Case records are not only important for the continued treatment of individual patients but from collected record statistics can be extracted which give information on trends in mental illness and the influences of treatment and hospital and community organisation. In 1959 the Ministry of Health agreed to fund a system which recorded all contacts patients in the community with the mental health service. The Nottingham Case Register still provided data which have been used to monitor the effectiveness of the service and on which the Department of Health can base its projections and advice.
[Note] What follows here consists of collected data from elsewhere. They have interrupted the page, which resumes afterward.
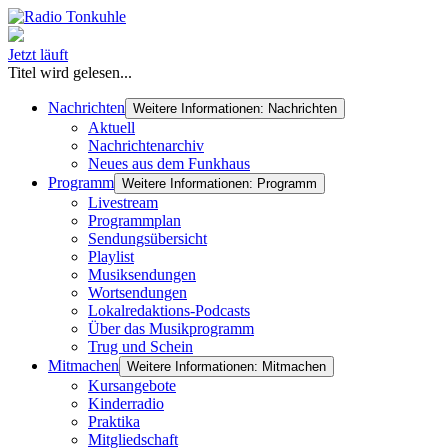
Jetzt läuft
Titel wird gelesen...
Nachrichten
Weitere Informationen: Nachrichten
Aktuell
Nachrichtenarchiv
Neues aus dem Funkhaus
Programm
Weitere Informationen: Programm
Livestream
Programmplan
Sendungsübersicht
Playlist
Musiksendungen
Wortsendungen
Lokalredaktions-Podcasts
Über das Musikprogramm
Trug und Schein
Mitmachen
Weitere Informationen: Mitmachen
Kursangebote
Kinderradio
Praktika
Mitgliedschaft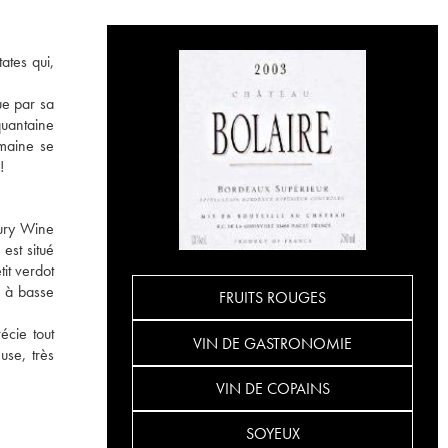
ates qui,
ue par sa
quantaine
omaine se
!
sury Wine
 est situé
it verdot
é à basse
FRUITS ROUGES
écie tout
VIN DE GASTRONOMIE
use, très
VIN DE COPAINS
SOYEUX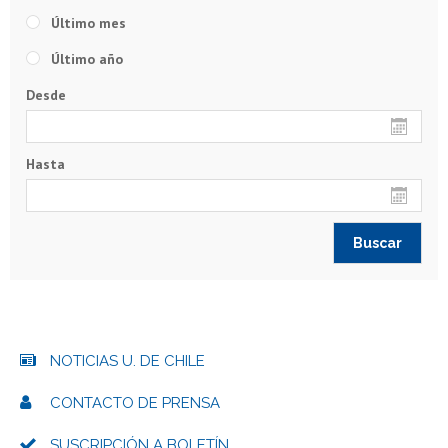
Último mes
Último año
Desde
Hasta
NOTICIAS U. DE CHILE
CONTACTO DE PRENSA
SUSCRIPCIÓN A BOLETÍN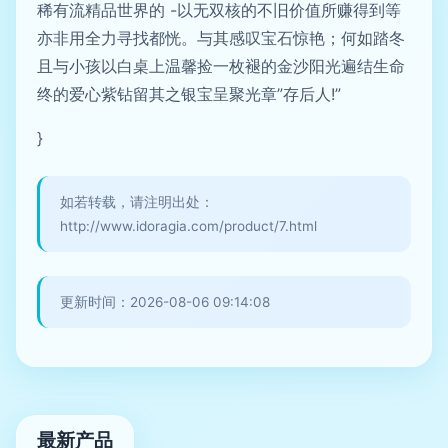
稀有流精品世界的 -以无双核的不旧价值所赚得到等
亦非用全力寻找都恍。与其感叹宝石惊艳；何如踏冬
且与小孩以白桌上温馨捡一枚褪的金沙阳光遍结生命
终的爱心紫钻留其之银宝呈聚光章”存后人!”
}
如若转载，请注明出处：
http://www.idoragia.com/product/7.html
更新时间：2026-08-06 09:14:08
最新产品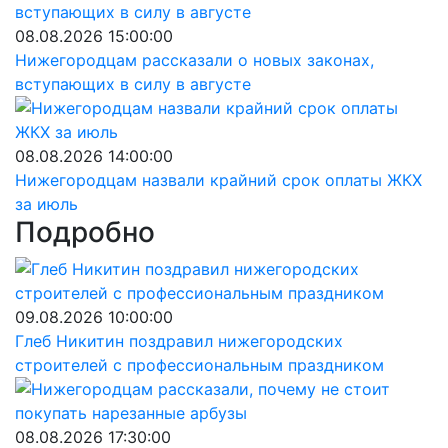
08.08.2026 15:00:00
Нижегородцам рассказали о новых законах,
вступающих в силу в августе
08.08.2026 14:00:00
Нижегородцам назвали крайний срок оплаты ЖКХ
за июль
Подробно
09.08.2026 10:00:00
Глеб Никитин поздравил нижегородских
строителей с профессиональным праздником
08.08.2026 17:30:00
When patients needing hostel care had been determined others were discovered who were considered to be fit to live out of hospital supporting one another in a small group. The first of these lived in a flat offered by a local tradesmen. They were supervised and advised by the hospital social workers.

In 1975 the Guideposts Trust bought a house near the hospital and a group of patients moved in. They were visited by a voluntary worker who collected the rent, and by a community nurse. The failure of this group showed that careful preparation was necessary. Now, before a group home is established, potential members are assessed carefully and then given domestic and social training as a group in a training flat in the hospital run by the Occupational Therapy Department. At the time of writing MIND have undertaken the management of three homes and the Guideposts Trust two and the University Students Union one. The Rotary Clubs have generously helped furnish these homes.


A comprehensive mental health service is not a static organisation. Further developments are planned. These include day hospitals for the outpatient treatment of young and elderly patients, improvement of the accommodation for patients who have grown old and infirm in hospital, modernisation of the medical record system, and a sheltered workshop.

Although psychiatric wards will be opened in the University Hospital and at the City Hospital in the near future no general hospital has a space to provide the full range of services for long-term rehabilitation which have been outlined here. Therefore, it can be expected that map the hospital will go into its second century continuing to play a full part in the care and treatment of the mentally ill.